ROCKLAND — Two words sum up architect Toshiko Mori’s decision to design the new Center for Maine Contemporary Art: North light.
The building at 21 Winter St. faces north. “It’s so rare when you get a gallery with direct north light,” Mori said. The opportunity to design a building with such good light “was a major attraction.”
North light is indirect. It is cooler, cleaner and crisper, and it creates softer shadows.
Artists like to paint in it, and galleries love to show work in it. Because of the state’s place in the hemisphere and angle to the sun, Maine has natural atmospheric conditions that artists love. That’s why so many painters have come here, Mori said. “There’s no other place like Maine to paint.”
She designed the new CMCA with her artist friends in mind. She enclosed the museum in glass, allowing as much light to enter as possible. A saw-toothed roof filters light into the spacious galleries from above. An open-air courtyard will accommodate outdoor pieces.
Her galleries are large, open and purposeful, big enough for large-scale installations. The ceiling of the largest gallery is 22 feet high in spots, 16 in others.
But it’s not about size, Mori said. “It’s about the proportion of space that makes things work.”
Mori lives in New York most of the year, where she operates her firm. She teaches at Harvard University’s Graduate School of Design and is widely decorated for her work. Architectural Digest named her one of the top 100 architects in the world in 2014 and 2016.
She also has a home on North Haven and has spent the past 32 years coming in and out of Rockland by car and by boat.

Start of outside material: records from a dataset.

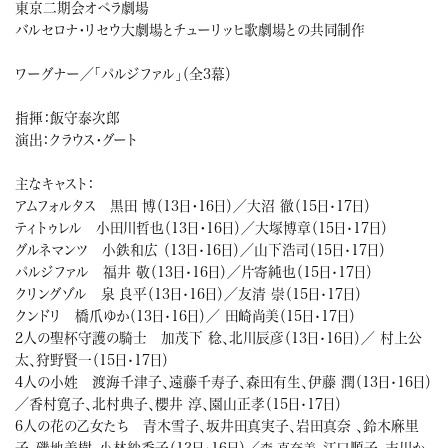
東京二期会オペラ劇場
バルセロナ・リセウ大劇場とチューリッヒ歌劇場との共同制作
ワーグナー／「パルジファル」（全3幕）
指揮：飯守泰次郎
演出：クラウス・グート
主なキャスト：
アムフォルタス 黒田 博（13日・16日）／大沼 徹（15日
17日）
・
ティトゥレル 小田川哲也（13日・16日）／大塚博章（15日
17日）
・
グルネマンツ 小鉄和広 （13日
16日）／山下浩司（15日
17日）
・
・
パルジファル 福井 敬（13日
16日）／片寄純也（15日
17日）
・
・
クリングゾル 泉 良平（13日
16日）／友清 崇（15日
17日）
・
・
クンドリ 橋爪ゆか（13日
16日）／ 田崎尚美（15日
17日）
・
・
2人の聖杯守護の騎士 加茂下 稔、北川辰彦（13日
16日）／ 村上公
・
太、狩野賢一（15日
17日）
・
4人の小姓 渡海千津子、遠藤千寿子、森田有生、伊藤 潤（13日
16日）
・
／香村寛子、北村典子、櫻井 淳、園山正孝（15日
17日）
・
6人の花の乙女たち 青木雪子、坂井田真実子、岩田真奈 、鈴木麻里
子、磯地美樹、小林紗季子（13日
16日）／
江口順子、吉川か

She knows the city well and has what she calls “a natural rapport” with Rockland and its artists. Mori has filled her North Haven home with paintings, sculpture and prints by Lois Dodd, Eric Hopkins, Robert Indiana and other artists associated with Rockland and the midcoast. Two decades ago, she helped the Farnsworth Art Museum with a major renovation.
Mori feels connected to the city and its artists, and she likes how Rockland is changing. “This is an opportunity to continue this moment of resurgence,” she said.
As she walked through the museum in the spring, with construction still going on, she found herself admiring a large, open room. She stepped in and looked around. “This is actually quite spacious and beautiful,” she said, laughing. She was standing in what would become the coat closet.
Mori has created a beautiful building, where even the closet is a thing to marvel over.